ÇOCUKLARDA ANİ DAVRANIŞ DEĞİŞİKLİKLERİNE DİKKAT
Bonzai kullanım yaşının 11’e kadar düştüğünü söyleyen Dr. Toprak şu belirtilere dikkat çekti ve aileleri uyardı:
“Çocuklarda ani davranış değişiklikleri, sonluluk, anlanmsız öfke, okul muvaffakiyetinde düşme, aileye yabancılaşma, isyankar haller, toplumsal etkinliklerden uzaklaşma, arkadaş etrafında ani değişiklikler, cilt renginde soluklaşma üzere belirtileri var. Bu durumlarda aileler çocuklarıyla unsur kullanımı olup olmadığını sakin bir biçimde konuşmalı, gayenizin onu kırmak üzmek olmadığını, yalnızca son vakitlerde yaşamış olduğu davranış değişikliklerinin nedenini anlamaya çalıştıklarını ve ona yardımcı olmak istediklerini söylemeliler.”
6 BAĞIMLIDAN YALNIZCA 1’İ TEDAVİYE BAŞVURUYOR
Yapılan çalışmalarda 6 bağımlı hastadan yalnızca 1’inin tedavi için başvurduğunu belirten Dr. Burak Toprak şunları söyledi: “Yapılan çalışmalarda bonzai kullanımının şahısların yakınları tarafından fakat 2-3 yıl geçtikten sonra fark edilebiliyor ve tedaviye başvurana kadar birkaç yıl geçiyor. Bu süreçte bonzai beyinde önemli kalıcı hasarlara neden olmakta ve birçok hastalığın (bağımlılık, depresyon, şizofreni, bunama gibisi hastalıklar vb.) gelişmesine neden olmaktadır. 2 hafta süren mahrumluk belirtilerini yatıştırmak için ilaç tedavisi uygulanıyor.

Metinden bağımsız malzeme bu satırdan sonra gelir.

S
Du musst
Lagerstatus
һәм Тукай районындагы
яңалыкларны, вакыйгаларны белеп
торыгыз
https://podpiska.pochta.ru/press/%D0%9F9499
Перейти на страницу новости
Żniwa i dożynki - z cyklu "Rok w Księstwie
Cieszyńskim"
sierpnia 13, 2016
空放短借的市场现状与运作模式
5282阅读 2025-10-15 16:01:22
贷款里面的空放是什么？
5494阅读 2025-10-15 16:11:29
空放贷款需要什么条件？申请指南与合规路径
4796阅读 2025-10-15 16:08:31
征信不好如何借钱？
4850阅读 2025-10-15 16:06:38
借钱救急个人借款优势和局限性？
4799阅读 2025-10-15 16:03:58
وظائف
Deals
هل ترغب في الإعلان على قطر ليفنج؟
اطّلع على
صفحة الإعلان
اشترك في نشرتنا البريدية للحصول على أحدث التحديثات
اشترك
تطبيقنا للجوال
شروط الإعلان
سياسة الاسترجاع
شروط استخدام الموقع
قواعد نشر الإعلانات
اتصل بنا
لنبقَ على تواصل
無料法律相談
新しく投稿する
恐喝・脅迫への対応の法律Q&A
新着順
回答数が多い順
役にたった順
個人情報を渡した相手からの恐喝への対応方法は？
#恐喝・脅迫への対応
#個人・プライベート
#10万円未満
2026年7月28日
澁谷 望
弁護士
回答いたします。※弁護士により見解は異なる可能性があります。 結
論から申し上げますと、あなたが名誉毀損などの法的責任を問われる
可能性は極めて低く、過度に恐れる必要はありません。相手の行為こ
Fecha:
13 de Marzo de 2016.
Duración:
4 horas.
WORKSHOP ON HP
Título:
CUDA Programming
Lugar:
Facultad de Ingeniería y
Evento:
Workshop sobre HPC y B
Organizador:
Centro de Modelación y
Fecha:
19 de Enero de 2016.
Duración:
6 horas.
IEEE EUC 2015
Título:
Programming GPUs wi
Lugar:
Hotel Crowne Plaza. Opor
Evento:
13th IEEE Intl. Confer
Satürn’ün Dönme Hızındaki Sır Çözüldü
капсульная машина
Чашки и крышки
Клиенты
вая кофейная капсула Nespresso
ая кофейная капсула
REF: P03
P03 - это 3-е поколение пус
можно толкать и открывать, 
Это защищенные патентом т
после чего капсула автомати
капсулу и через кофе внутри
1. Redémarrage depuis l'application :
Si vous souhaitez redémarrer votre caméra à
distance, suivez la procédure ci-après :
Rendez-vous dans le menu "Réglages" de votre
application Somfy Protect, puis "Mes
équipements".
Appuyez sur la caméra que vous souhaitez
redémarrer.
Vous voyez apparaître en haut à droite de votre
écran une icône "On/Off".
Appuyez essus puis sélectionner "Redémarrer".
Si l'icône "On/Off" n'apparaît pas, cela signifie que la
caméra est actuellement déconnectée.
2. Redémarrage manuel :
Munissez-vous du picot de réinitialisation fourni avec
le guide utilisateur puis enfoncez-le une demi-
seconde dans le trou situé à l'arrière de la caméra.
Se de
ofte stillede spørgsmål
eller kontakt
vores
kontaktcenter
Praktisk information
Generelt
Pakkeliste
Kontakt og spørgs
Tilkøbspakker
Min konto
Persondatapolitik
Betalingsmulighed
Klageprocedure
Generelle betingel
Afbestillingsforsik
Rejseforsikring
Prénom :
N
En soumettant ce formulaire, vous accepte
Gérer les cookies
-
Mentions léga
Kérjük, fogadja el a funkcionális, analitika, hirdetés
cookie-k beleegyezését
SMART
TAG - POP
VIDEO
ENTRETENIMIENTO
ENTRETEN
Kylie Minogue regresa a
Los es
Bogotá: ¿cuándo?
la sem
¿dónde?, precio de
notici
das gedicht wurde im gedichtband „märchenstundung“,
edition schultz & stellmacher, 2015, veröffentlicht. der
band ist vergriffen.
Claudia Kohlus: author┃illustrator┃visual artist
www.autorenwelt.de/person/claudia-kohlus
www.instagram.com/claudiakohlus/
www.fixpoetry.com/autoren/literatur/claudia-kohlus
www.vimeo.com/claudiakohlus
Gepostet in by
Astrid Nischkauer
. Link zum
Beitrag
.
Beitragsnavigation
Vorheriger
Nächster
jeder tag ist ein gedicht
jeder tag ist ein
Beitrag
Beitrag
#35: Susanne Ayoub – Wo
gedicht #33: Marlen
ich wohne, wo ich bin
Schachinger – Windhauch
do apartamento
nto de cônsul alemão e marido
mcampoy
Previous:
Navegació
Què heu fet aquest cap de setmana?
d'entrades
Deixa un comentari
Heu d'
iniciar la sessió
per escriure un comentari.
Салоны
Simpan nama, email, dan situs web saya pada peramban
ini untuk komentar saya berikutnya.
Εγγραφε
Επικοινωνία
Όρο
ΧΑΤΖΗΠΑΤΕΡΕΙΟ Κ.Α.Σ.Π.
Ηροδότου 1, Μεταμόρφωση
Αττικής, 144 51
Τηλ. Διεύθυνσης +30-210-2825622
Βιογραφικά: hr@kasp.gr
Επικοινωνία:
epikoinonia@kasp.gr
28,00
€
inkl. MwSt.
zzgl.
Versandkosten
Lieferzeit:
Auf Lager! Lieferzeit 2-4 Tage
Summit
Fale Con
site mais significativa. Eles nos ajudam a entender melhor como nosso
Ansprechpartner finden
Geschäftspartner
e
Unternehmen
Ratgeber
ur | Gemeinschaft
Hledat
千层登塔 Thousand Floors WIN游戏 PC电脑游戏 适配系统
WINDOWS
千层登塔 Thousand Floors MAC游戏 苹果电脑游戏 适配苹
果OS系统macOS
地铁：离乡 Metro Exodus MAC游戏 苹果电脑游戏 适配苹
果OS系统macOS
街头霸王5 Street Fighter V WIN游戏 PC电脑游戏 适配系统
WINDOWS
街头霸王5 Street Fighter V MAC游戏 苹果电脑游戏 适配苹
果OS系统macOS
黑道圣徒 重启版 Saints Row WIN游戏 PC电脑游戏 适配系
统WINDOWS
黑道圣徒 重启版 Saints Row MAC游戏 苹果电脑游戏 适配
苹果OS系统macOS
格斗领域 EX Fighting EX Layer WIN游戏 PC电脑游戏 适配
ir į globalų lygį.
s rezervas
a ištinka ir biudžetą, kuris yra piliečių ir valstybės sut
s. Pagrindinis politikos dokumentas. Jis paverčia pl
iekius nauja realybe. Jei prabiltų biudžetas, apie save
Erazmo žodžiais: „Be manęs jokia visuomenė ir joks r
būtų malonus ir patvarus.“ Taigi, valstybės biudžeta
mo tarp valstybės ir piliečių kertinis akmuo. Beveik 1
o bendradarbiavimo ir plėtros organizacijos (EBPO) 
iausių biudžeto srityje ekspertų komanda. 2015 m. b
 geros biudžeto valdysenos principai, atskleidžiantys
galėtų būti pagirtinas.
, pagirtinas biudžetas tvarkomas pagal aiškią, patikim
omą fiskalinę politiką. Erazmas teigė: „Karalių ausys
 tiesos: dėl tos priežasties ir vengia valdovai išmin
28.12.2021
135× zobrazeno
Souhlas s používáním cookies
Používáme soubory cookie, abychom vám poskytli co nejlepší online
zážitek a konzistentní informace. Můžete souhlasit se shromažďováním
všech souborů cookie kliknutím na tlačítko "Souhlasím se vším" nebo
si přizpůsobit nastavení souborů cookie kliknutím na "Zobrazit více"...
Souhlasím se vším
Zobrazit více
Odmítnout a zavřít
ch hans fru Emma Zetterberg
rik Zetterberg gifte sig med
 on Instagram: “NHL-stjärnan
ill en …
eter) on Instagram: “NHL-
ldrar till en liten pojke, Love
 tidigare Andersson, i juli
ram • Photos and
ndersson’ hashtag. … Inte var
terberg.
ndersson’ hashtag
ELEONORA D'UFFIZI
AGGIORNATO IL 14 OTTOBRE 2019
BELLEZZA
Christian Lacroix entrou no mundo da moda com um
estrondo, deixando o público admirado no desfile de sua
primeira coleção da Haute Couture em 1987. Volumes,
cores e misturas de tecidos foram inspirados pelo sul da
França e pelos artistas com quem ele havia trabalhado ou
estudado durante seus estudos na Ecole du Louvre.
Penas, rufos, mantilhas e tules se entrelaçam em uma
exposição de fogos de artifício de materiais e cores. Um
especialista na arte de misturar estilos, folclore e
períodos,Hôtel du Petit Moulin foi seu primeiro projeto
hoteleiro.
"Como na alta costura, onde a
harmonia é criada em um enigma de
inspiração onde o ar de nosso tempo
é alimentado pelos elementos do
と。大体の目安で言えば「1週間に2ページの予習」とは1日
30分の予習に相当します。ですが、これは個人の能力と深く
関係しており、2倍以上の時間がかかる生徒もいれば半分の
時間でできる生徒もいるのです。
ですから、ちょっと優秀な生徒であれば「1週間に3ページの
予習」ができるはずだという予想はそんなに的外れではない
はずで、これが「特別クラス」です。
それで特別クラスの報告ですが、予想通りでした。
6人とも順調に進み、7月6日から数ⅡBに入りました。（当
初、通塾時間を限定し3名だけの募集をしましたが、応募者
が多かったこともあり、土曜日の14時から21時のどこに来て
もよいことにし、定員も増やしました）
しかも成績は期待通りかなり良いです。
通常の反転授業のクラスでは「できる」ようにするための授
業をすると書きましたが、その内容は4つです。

Tedavide kişinin his, fikir ve davranışlarının farkına varması ve kabullenmesi hedeflenmelidir. Hastalara husus isteği ile baş etme metotlarının öğretilmesi, tedavi motivasyonlarını arttırıcı usuller uygulanması gerekir. Unsura yönelten riskli durumların (riskli arkadaşlıklar, stresör faktörler vb.) saptanması ve riskli durumlarla karşılaşınca tahlil hünerlerinin farkına varması sağlanmalıdır. Ayrıyeten aileler bağımlılık konusunda eğitilmeli, ortaya çıkacak kriz devirlerine müdahale edebilme yetilerinin geliştirilmesi ve çocukları ile yaşamış oldukları çatışma ortamının gidermek için müdahalelerde bulunulmalıdır.”